*Addenda on QC*

The lay person tends to associate the word "quantum" with weird, mystical, almost magical properties of the material world. I've explained in past posts on my blog that, while quantum mechanics

*obsolesced*classical mechanics, quantum computation does not obsolesce classical computation, it only augments it. This is because both classical computation and quantum computation can be organized as two departments under a larger theoretical umbrella called information theory. Quantum information theory (QIT) does not revise or modify classical IT, it only tells you how IT behaves when you have access to quantum phenomena.

Another important point to keep in mind is that it is easy to specify classical problems that are so hard that even if you had an ideal quantum computer, it would provide no speedup in solving the problem. The famous halting problem is just one example of such a problem. And far from being arcane problems of purely academic interest, many of these problems are the very things we care most about solving. To understand this, let me give an example.

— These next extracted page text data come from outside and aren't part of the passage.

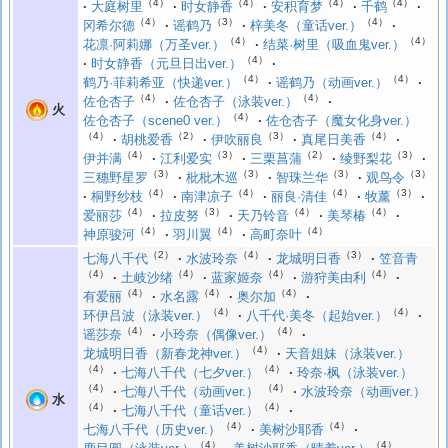
（4）
（4）
（4）
（4）
大庭树里
时女静香
安积育梦
千鹤
（4）
（3）
（4）
冈希尔德
谣鹤乃
梓美冬（童话ver.）
（4）
（4）
花凛·阿莉娜（万圣ver.）
结菜·树里（吸血鬼ver.）
（4）
时女静香（元旦日出ver.）
（4）
（4）
鹤乃·菲莉希亚（快递ver.）
谣鹤乃（动画ver.）
（4）
（4）
佐仓杏子
佐仓杏子（泳装ver.）
火
（4）
佐仓杏子（scene0 ver.）
佐仓杏子（魔女化身ver.）
（4）
（2）
（3）
（4）
胡桃爱香
伊吹丽良
真尾日美香
（4）
（3）
（2）
（3）
伊并满
江利爱实
三栗菖蒲
绫野梨花
（3）
（3）
（3）
（3）
三穗野星罗
枇枇木巡
智珠兰华
观鸟令
（4）
（4）
（4）
（3）
桐野纱枝
南津凉子
丽良·清佳
牧薰
（4）
（3）
（4）
（4）
爱丽莎
拉皮努
天乃铃音
美琴椿
（4）
（4）
（4）
神原骏河
羽川翼
高町奈叶
（2）
（4）
（3）
七海八千代
水波玲奈
龙城明日香
笠音青
（4）
（4）
（4）
（4）
土岐沙绪
蓝家姬奈
游狩美由利
（4）
（4）
（4）
有爱丽
水名露
奥尔加
（4）
（4）
环伊吕波（泳装ver.）
八千代·美冬（起始ver.）
（4）
（4）
谣莎奈
小玲奈（偶像ver.）
（4）
龙城明日香（新春龙神ver.）
天音姐妹（泳装ver.）
（4）
（4）
七海八千代（七夕ver.）
玲奈·枫（泳装ver.）
（4）
（4）
七海八千代（动画ver.）
水波玲奈（动画ver.）
水
（4）
（4）
七海八千代（童话ver.）
（4）
（4）
七海八千代（历史ver.）
美树沙耶香
（4）
（4）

Suppose we have a math problem of interest (it could be some matrix multiplication or calculating some gradients or whatever). Now, we search through the literature and find that the best known algorithm is exponential time class. What this means is that, as the size of our problem grows, the running-time of the best known algorithm grows as an exponential. So, let's say when our problem size is 2 (say, a 2x2 matrix), the running time is 4 units of time. When the problem size is 3, the running time is 8, when the size is 4, the running time is 16, and so on, doubling the running time for each increment in problem size. Obviously, we are going to run into a brick wall very fast. At a problem size of just 30, our running time will already be 1,073,741,824 units of time. Even if our unit of time was 1 microsecond, the total running time would be over 16 minutes and would double to 32 minutes for a problem size of 31. So, it's obvious that this is a very tough problem, and there are a lot of tough problems like this that we would really like to be able to solve efficiently (e.g. simulating protein-folding).

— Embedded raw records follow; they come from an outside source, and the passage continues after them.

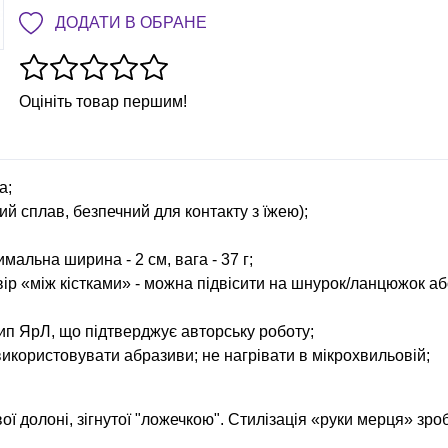
ДОДАТИ В ОБРАНЕ
Оцініть товар першим!
а;
ий сплав, безпечний для контакту з їжею);
мальна ширина - 2 см, вага - 37 г;
отвір «між кістками» - можна підвісити на шнурок/ланцюжок а
п ЯрЛ, що підтверджує авторську роботу;
використовувати абразиви; не нагрівати в мікрохвильовій;
ої долоні, зігнутої "ложечкою". Стилізація «руки мерця» зро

An ideal quantum computer could provide what is called "exponential speedup". Let's apply exponential speedup to our hypothetical algorithm above and see what happens. When our problem size is 2, the running time (with exponential speedup) is 2. When the problem size is 3, the running time is 3. When the problem size is 30,

*the running time is just 30*, almost a billion times faster! And that's the reason that people are so excited by the possibility of QC. No one in the QC field thinks that we will be able to achieve ideal speedup, that is, exponential speedup. (In fact, there are theoretical reasons why we

*cannot*achieve maximum theoretical speedup). But even if we managed to build a crappy quantum computer that only achieves some polynomial speedup (e.g. square-power, or cube-power speedup), we could still solve huge swathes of very important problems! So, that's a good reason to want to build quantum computers.

But let's go back to those nasty classical problems like the halting problem. This is what makes them so nasty: even if you had a computer with

*exponential*speed-up, it would be no help whatsoever in solving these problems any faster. Do you see the issue here? The best speedup that an ideal (un-realizable) quantum computer can achieve is still not fast enough to even make a dent in huge swathes of classical problems that are superlatively important. So, even if we succeed in building quantum computers at scale, we are still stuck in the same rut we are currently in, that is, we are still stuck with huge swathes of important, unsolved (

*un-solvable*) problems. The only difference is that, yes, many important problems that we cannot solve today will become solvable. My reason for pointing this out is that it is important to keep the promises of QC in proportion to reality; much of the hyperventilated rhetoric surrounding QC makes it out to be some kind of universal panacea that is going to turn every important problem in math and science into a push-button calculation. This is not true, in fact, it's downright irresponsible for pop-science journalists to keep spreading this misinformation among the lay-public who simply don't have the qualifications required to discern pop-sci hype from grounded, scientific optimism.

If you're interested in learning more about the time-complexity of algorithms and this topic is new to you, I recommend the following video:

Key insight: Even having a quantum computer does not reduce NP to P (if P=NP, then a QC makes solving everything in NP faster, but if P=/=NP, then even a QC cannot help you solve problems in NP but not in P as though they were in P).